Like it or not, the blood of young people and older people is different. Can the blood of an older person be rejuvenated and made young again?
In an article published recently by the scientific journal Blood, a research group at Lund University in Sweden details a series of experiments in which they rejuvenated the blood of mice by reversing, or re-programming, the blood cell-making stem cells.
Stem cell populations throughout the body form and replace cells in the body and help repair organs. Stem cells have the capability to divide an unlimited number of times, and when they divide, one cell remains a stem cell and the other matures into another cell type needed by the body.

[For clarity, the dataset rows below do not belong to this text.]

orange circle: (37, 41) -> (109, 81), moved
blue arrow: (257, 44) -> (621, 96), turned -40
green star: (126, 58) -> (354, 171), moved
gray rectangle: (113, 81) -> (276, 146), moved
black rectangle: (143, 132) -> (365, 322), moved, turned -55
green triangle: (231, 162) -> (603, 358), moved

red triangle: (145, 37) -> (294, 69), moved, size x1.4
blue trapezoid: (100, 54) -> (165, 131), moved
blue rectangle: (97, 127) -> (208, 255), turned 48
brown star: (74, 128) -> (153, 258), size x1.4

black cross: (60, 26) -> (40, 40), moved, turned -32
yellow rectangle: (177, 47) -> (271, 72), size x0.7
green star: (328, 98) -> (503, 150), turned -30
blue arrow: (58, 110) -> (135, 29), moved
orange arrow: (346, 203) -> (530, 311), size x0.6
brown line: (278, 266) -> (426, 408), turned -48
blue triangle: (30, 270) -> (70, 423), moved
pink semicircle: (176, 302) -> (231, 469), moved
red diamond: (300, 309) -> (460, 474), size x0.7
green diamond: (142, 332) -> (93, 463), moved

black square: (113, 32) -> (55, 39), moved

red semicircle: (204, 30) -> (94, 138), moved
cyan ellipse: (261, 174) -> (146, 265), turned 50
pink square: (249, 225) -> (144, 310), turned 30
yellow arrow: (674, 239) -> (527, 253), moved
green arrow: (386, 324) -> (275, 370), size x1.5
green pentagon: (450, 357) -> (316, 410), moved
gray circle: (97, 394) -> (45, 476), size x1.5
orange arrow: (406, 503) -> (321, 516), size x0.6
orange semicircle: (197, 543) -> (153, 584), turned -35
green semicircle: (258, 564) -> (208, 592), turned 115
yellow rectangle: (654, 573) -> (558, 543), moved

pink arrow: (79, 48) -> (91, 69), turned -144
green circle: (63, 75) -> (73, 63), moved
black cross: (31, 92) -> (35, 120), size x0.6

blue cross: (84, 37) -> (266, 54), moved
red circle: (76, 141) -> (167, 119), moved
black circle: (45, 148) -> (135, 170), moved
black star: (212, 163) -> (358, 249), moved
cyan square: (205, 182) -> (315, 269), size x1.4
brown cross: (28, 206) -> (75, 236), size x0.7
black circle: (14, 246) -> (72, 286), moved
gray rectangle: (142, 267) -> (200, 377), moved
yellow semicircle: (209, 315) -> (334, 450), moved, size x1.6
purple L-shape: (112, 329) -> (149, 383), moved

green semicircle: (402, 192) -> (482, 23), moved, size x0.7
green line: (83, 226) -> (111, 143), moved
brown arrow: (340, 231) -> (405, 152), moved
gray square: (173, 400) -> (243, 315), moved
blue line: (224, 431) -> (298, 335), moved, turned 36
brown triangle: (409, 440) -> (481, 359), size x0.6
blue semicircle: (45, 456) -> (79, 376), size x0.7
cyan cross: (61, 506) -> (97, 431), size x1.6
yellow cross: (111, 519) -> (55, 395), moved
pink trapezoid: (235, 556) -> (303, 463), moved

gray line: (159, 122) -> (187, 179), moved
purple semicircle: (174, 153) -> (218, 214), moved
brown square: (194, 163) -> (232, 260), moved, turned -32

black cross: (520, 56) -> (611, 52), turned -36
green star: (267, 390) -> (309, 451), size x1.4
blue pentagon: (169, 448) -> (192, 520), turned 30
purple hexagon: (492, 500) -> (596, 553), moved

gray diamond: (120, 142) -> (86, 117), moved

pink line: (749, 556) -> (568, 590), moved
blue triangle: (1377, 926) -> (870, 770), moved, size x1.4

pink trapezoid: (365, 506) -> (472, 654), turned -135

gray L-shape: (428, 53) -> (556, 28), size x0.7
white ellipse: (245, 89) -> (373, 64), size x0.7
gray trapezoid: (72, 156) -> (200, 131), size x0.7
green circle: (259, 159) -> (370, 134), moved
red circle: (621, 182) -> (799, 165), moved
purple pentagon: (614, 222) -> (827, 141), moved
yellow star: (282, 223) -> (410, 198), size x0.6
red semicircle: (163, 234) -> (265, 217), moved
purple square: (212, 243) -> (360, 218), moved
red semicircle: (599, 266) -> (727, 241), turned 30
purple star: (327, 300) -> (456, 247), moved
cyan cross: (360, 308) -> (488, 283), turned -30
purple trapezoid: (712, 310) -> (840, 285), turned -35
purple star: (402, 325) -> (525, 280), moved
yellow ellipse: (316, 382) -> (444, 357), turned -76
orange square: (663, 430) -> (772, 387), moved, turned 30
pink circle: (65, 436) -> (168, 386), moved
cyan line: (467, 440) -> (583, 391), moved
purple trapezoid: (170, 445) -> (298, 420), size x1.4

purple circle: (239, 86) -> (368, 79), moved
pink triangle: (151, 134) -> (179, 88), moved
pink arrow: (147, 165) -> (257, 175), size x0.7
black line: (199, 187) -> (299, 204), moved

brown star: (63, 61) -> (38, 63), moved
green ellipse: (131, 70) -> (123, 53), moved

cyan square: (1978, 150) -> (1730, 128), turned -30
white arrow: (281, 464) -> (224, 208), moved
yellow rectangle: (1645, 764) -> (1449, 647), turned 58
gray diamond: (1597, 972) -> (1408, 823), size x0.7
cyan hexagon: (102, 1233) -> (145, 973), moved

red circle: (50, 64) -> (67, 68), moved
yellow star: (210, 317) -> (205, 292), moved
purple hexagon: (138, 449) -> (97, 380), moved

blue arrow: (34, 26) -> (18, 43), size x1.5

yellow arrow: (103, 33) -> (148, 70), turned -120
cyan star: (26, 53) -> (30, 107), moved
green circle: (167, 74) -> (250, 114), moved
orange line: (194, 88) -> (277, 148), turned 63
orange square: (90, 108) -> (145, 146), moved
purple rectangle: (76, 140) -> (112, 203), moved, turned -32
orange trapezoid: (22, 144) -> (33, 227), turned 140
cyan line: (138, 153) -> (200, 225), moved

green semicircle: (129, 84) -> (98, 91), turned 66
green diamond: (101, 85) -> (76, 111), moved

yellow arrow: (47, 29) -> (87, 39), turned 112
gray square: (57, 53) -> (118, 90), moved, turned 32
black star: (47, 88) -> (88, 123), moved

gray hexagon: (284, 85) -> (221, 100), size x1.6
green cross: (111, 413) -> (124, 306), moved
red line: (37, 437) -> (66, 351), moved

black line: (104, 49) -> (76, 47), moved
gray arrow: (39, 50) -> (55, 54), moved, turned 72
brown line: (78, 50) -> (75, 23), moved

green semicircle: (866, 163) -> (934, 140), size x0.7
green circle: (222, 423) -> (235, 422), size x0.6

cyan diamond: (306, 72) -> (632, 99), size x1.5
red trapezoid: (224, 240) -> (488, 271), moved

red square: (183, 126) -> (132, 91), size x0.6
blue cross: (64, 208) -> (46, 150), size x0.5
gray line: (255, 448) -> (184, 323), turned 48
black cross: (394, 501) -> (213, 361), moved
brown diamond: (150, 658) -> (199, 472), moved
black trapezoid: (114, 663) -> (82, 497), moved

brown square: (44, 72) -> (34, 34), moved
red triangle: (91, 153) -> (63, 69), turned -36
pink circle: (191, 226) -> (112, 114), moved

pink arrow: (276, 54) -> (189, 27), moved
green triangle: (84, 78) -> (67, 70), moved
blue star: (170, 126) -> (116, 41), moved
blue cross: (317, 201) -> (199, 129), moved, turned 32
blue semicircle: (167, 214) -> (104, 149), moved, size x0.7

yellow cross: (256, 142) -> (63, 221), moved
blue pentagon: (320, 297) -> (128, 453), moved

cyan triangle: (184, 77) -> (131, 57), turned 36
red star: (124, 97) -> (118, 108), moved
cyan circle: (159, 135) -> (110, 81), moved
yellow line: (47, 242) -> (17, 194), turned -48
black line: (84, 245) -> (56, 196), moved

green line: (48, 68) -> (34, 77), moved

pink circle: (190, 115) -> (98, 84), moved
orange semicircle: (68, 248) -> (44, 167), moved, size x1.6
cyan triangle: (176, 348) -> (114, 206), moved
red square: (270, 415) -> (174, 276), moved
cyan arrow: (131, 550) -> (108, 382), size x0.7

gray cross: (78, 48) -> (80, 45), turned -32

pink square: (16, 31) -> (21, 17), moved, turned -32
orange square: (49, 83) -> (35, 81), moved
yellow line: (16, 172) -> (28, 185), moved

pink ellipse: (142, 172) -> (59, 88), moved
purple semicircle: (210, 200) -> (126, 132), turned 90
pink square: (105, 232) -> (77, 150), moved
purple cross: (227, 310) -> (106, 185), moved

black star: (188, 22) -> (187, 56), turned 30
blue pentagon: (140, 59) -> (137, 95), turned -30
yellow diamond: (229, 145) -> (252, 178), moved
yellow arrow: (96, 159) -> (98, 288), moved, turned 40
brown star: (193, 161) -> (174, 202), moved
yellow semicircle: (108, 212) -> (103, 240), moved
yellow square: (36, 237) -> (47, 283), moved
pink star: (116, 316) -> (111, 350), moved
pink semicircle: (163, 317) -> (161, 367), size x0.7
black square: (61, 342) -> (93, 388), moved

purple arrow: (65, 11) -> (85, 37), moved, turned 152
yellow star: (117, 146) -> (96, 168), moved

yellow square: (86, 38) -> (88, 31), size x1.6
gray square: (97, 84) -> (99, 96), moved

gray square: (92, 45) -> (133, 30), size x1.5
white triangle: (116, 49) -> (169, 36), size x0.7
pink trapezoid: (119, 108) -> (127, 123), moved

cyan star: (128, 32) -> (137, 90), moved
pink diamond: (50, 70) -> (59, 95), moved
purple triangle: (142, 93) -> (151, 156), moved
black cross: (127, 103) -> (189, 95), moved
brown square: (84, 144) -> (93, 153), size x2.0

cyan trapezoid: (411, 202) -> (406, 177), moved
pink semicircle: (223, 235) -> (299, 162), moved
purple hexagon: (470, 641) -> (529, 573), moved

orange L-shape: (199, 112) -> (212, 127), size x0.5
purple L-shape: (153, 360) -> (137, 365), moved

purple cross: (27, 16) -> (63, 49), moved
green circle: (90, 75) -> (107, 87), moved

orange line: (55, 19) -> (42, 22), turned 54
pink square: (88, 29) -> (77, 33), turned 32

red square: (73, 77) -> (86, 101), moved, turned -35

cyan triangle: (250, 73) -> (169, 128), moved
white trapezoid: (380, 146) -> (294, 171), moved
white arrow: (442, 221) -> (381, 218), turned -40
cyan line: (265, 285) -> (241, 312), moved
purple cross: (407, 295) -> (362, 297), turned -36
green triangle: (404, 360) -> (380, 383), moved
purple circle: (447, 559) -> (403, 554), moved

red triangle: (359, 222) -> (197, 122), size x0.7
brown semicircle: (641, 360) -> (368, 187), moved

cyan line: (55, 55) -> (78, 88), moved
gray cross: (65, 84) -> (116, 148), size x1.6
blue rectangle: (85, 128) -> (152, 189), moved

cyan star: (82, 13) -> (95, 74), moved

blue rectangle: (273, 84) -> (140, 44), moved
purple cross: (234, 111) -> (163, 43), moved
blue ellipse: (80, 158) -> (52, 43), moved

Martin Wahlestedt, a doctoral student in stem cell biology at the Faculty of Medicine at Lund University, and principal author of the article explained, “Our ageing process is a consequence of changes in our stem cells over time.” Wahlestedt continued, “Some of the changes are irreversible, for example damage to the stem cells’ DNA, and some could be gradual changes, known as epigenetic changes, that are not necessarily irreversible, even if they are maintained through multiple cell divisions. When the stem cells are re-programmed, as we have done, the epigenetic changes are cancelled.”
Shinya Yamanaka was awarded the Nobel Prize in Medicine last year for this very discovery.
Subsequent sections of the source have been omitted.